(Page images and extracted text)
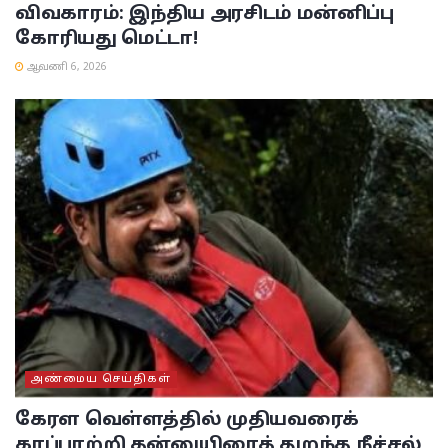
விவகாரம்: இந்திய அரசிடம் மன்னிப்பு
கோரியது மெட்டா!
ஆவணி 6, 2026
அண்மைய செய்திகள்
கேரள வெள்ளத்தில் முதியவரைக்
காப்பாற்றி தன்னுயிரைத் துறந்த நீச்சல்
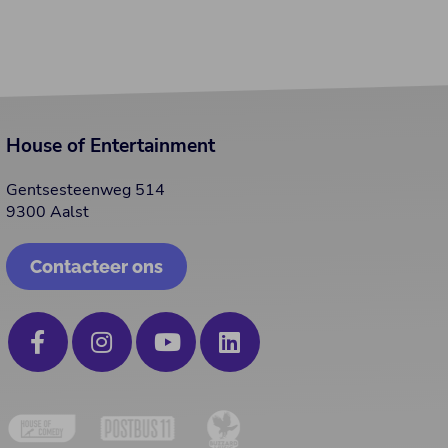
House of Entertainment
Gentsesteenweg 514
9300 Aalst
Contacteer ons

▶ Work request
All lines from the one containing "House of Entertainment" to the end of the data above are to be set down exactly; no others belong in the answer.

▶ Task solution
House of Entertainment
Gentsesteenweg 514
9300 Aalst
Contacteer ons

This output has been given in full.